Yaşamımızda yer alan çoğu kültürel ifadede olduğu gibi, rüyada burun sümüğü görmek de, insana özel unsurların ne olup ne olmadığı gibi taşıdığı manaların ortaya çıkmasına neden olabilecek karmasız bir ifade değildir. Bizim bildiğimiz üzere, rüyalar, öznel yorumlara açıktır ve kültürler arası açıdan her ne kadar farklılıklar gösterebilmekteyse de, genel olarak pek çok kişi tarafından ortak bir anlam ifade edebilmektedir. Dikkat edilirse, rüyada burun sümüğü görmek, tıpkı diğer simgesel sözcükler gibi, ana unsurlarının bireysel caidesine özgü biçimde anlaşılmasına dayanmaktadır.

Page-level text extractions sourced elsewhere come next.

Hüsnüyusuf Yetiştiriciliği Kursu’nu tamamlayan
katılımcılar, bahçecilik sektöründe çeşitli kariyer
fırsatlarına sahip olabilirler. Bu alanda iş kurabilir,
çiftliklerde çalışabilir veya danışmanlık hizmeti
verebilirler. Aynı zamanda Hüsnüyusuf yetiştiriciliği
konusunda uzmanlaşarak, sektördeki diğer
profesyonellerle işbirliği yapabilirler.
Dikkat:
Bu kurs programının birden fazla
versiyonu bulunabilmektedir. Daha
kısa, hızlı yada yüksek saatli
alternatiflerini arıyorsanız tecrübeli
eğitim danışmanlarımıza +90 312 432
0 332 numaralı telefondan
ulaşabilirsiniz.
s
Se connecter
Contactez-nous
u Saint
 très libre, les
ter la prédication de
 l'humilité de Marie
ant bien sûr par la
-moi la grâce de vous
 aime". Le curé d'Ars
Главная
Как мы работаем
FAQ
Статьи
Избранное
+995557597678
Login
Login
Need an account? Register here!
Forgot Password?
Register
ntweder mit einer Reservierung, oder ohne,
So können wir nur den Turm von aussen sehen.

Klasik mitolojik otoriteler, rüyada burun sümüğü görmek hakkında gerçekleştirilen çalışmaların, yedinci yüzyılda İtalyanca olarak yazılmış olan Vitale di Perseo’nun, deiyese (ruhbilim) üzerine yazılan eserinin bir parçası olduğunu belirtmektedir. Bu faaliyette, burun sümüğünün temsil ettiği semi – başlangıç ”in beş farklı anlamı var: sırdaşlık, anlayış, sadakat (sözlerde), sessizlik ve kendini bilinmezlik.
Fiziksel anlamıyla, burun sümüğünün “gözetim” ibaresini temsil ettiği de düşünülmektedir. Yani, burun sümüğü, yerine uygun şekilde tetkik geçilen hakatlerin doğru veya yanlış olduğuna hükmetmekten sorumlu merci olarak kabul edilmektedir. Ayrıca, zaman zaman burun sümüğünün, insanın kabuğundan ötürü saygınlık ve adalet konularında yüksek itibara sahip kişileri temsil ettiği de düşünülmektedir.

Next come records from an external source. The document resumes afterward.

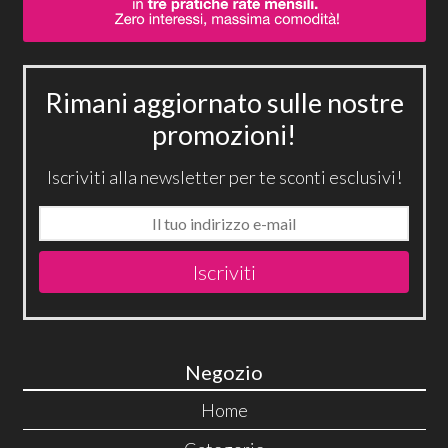
Rimani aggiornato sulle nostre
promozioni!
Iscriviti alla newsletter per te sconti esclusivi!
Iscriviti
Negozio
Home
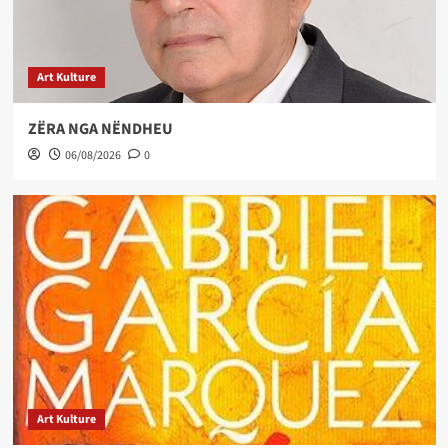
Art Kulture
ZËRA NGA NËNDHEU
06/08/2026
0
Art Kulture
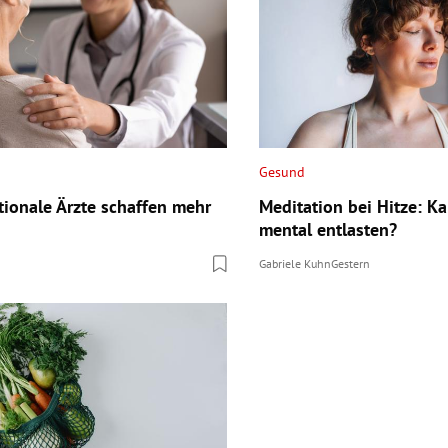
Gesund
tionale Ärzte schaffen mehr
Meditation bei Hitze: K
mental entlasten?
Gabriele Kuhn
Gestern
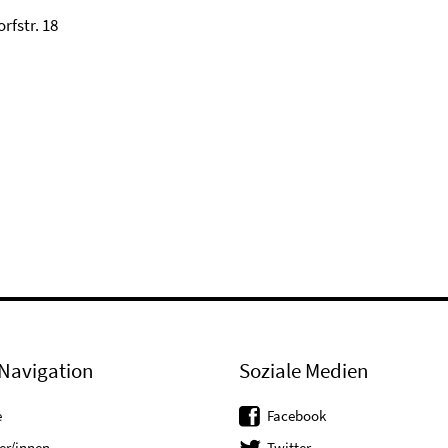
rfstr. 18
Navigation
Soziale Medien
e
Facebook
er/innen
Twitter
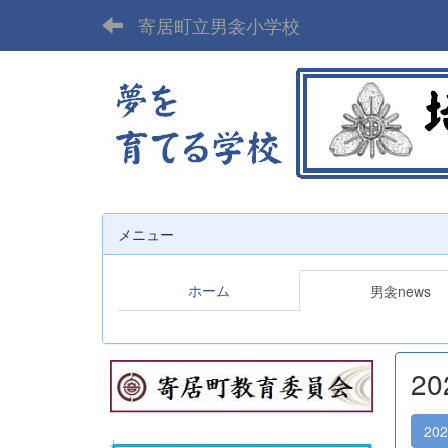
寄居町立男衾小学校
メニュー
ホーム
男衾news
2
20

Rüyalarda benzer şekilde, rüyada burun sümüğü görmek de arzu ve özlemler arasında arasında bir koşut olarak değerlendirilmektedir. Bununla birlikte, bu sembolik yaklaşım, başarı, zafer ve gelecekteki başarıların işaret edildiği yeni bir başlangıç olumluluğu ile de ifade bulmaktadır. Duygu ve düşüncelerin sergilenmesinde açıktır ki rüya ile temsil görülen burun sümüğünün, yalnızca olumlu anlamların temsil edildiğini söyleyebiliriz.

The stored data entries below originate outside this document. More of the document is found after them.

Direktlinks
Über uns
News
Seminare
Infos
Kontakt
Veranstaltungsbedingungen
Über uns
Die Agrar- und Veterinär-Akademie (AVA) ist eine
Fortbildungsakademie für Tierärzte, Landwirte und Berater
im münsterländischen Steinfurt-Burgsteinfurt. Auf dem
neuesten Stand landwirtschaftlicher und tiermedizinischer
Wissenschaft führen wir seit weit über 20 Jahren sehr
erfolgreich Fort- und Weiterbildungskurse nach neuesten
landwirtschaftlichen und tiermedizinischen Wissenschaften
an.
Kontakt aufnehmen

Yukarıda ortaya konulan bu kanılarla dolayı, rüyada gördüğümüz burun sümüğünün, kendimizi keşif etmek, özgür iradeye dayalı tercihler yapmak ve yüksek standartlarda fikirler üretmek ve aynı zamanda pahalı bilinmezlikleri ifşa etmek ve varlıklarını sürdürmeyi seçmek hususundaki amacımızda bize yardımcı olabilecek olan, deneyeceğimiz ortak bir deneye konu yapılabilir. Bu özel anışım işleyişinin desteklenmesine devam etmek ile beraber, olumlu bir şekilde temsil edilen burun sümüğü rüyaları hakkında tek bir önceden kabul edilmiş anlam çıkarmaya gelmez. Aslında, rüyaların çoğu zaman unutulan ya da önemsenmeyen anlamlarını ve detaylarını irdelemeyi ve üzerinde düşünmeyi alışkanlık haline getirmekte önemli bir yere sahiptir.